- Elite Residence in 2020 (yellow building at center)
- Interactive map of the Elite Residence area

General information
- Status: Completed
- Type: Residential
- Location: Dubai, United Arab Emirates
- Coordinates: 25°05′22.45″N 55°08′52.40″E﻿ / ﻿25.0895694°N 55.1478889°E
- Groundbreaking: 10 December 2006
- Construction started: 10 March 2007
- Completed: 21 January 2012
- Opening: 26 August 2012

Height
- Roof: 380.5 metres (1,248 ft).

Technical details
- Floor count: 87
- Floor area: 140,013 m^{2} (1,507,087 sq ft)

Design and construction
- Architect: Adnan Saffarini
- Developer: Tameer Holdings Investment LLC

= Elite Residence =

Supertall skyscraper in Dubai, United Arab Emirates in the Dubai Marina district

Ground view of Elite Residence

Elite Residence is a supertall skyscraper in Dubai, United Arab Emirates in the Dubai Marina district, overlooking Palm Jumeirah. The building is 380.5 m tall and has 87 floors.
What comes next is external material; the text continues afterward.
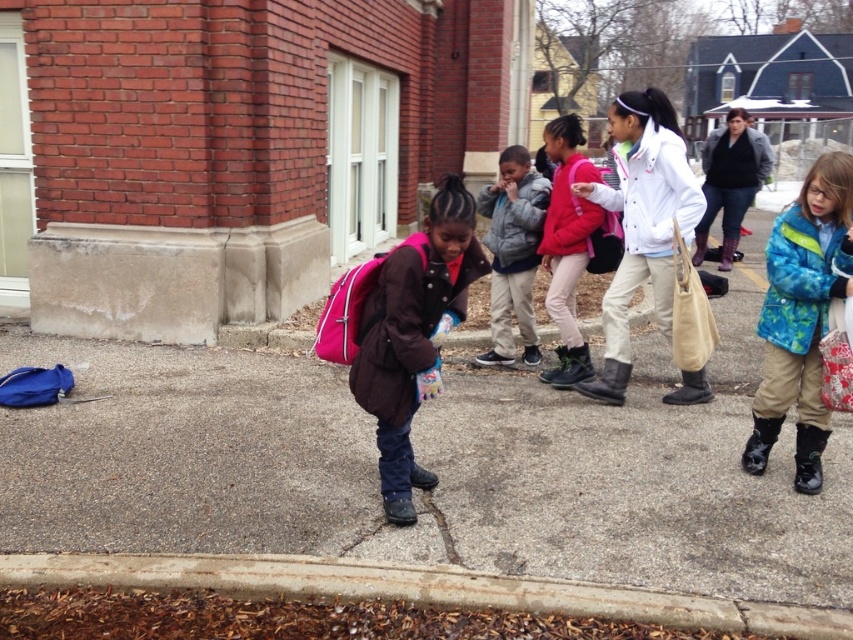 You are standing on the sidewalk and see a blue bag. Where should you look to find the concrete at lower left?

The concrete at lower left is located at point [416,588].

You are a parent trying to identify your child in a group photo. You know your child is wearing either the blue fleece jacket at right or the white matte jacket at center. Which jacket should you look for if your child is the taller one?

The blue fleece jacket at right has a larger size compared to white matte jacket at center, so you should look for the blue fleece jacket at right since it is worn by the taller child.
Of the 91 floors, 76 are for 695 apartments and the other 15 include amenities such as car-parking, swimming pools, spas, reception areas, health clubs, a business centre and a gymnasium.

The skyscraper has 695 apartments and 12 elevators.

The tower was the third-tallest residential building in the world when completed on 21 January 2012. As of 2022, it is the eighth-tallest residential building in the world.